Guillaume de Prémare : « Dieu est de retour dans l’Histoire »

À l’occasion du centenaire de la publication par le pape Pie XI de l’encyclique Quas Primas sur le Christ-Roi, Ichtus, en partenariat notamment avec La Nef, organise un colloque consacré à l’actualité de la royauté sociale du Christ, le samedi 22 novembre 2025 à Paris.

Entretien avec Guillaume de Prémare, délégué général d’Ichtus et rédacteur en chef de la revue Permanences.

Pourquoi l’association Ichtus propose-t-elle un colloque sur le Christ-Roi à l’occasion de centenaire de Quas Primas ?

Marquer le centenaire de Quas Primas est naturel pour Ichtus puisque nous sommes les héritiers de la Cité catholique de Jean Ousset, lequel a publié en 1959 un ouvrage – intitulé Pour qu’il règne – qui a nourri l’engagement civique de nombreux catholiques. Pour Ousset, dans la lignée de Quas Primas, il a toujours été clair que la finalité la plus élevée de l’action temporelle était de nature spirituelle : il s’agit, in fine, que le Christ règne dans les cœurs, les familles, les peuples et les nations. « De la forme donnée à la société, conforme ou non aux lois divines, dépend et découle le bien ou le mal des âmes. », dira ensuite le pape Pie XII en 1941.

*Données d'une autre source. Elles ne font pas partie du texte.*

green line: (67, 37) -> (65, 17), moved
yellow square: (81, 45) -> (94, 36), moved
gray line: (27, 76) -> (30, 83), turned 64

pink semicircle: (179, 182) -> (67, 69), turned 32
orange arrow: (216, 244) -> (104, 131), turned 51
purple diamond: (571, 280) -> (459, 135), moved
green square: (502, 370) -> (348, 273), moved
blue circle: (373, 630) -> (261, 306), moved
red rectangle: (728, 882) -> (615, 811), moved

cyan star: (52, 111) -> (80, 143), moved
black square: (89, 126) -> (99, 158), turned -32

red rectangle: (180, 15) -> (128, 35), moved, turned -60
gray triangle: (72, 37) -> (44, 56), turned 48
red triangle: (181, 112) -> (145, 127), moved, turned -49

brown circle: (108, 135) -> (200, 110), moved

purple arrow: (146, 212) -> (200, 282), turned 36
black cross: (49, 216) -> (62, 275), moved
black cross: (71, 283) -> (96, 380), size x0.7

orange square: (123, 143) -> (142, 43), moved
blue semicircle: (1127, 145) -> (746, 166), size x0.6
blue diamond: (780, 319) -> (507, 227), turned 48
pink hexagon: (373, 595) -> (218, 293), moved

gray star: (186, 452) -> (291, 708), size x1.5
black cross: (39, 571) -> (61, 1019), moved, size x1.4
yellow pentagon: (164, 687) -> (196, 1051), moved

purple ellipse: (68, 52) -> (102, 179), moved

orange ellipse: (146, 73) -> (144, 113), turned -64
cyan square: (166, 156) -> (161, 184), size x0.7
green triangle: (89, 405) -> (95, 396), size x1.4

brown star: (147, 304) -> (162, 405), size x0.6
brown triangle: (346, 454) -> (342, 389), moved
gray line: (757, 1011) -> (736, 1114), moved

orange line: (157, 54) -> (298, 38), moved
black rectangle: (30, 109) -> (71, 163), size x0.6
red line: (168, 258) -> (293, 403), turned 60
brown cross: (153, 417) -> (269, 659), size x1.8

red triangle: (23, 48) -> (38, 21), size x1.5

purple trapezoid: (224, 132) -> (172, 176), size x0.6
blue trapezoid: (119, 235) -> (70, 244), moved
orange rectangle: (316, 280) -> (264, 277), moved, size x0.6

Quel est l’objectif de ce colloque ?

Nous souhaitons certes manifester une fidélité à notre histoire, mais il ne s’agit pas d’exprimer une forme de nostalgie d’un monde ancien. L’objectif de ce colloque est très actuel : il vise à éclairer l’action et les buts des catholiques engagés dans les grandes affaires de notre temps. À cet égard, la notion de royauté sociale du Christ peut et doit être actualisée parce que le constat des impasses de la sécularisation donne, d’une certaine manière, raison à Pie XI. Celui-ci a voulu nous avertir que c’était une illusion de prétendre construire une société sans Dieu.

Cet avertissement n’a pas été entendu et la Modernité a triomphé. Ce triomphe serait-il illusoire ?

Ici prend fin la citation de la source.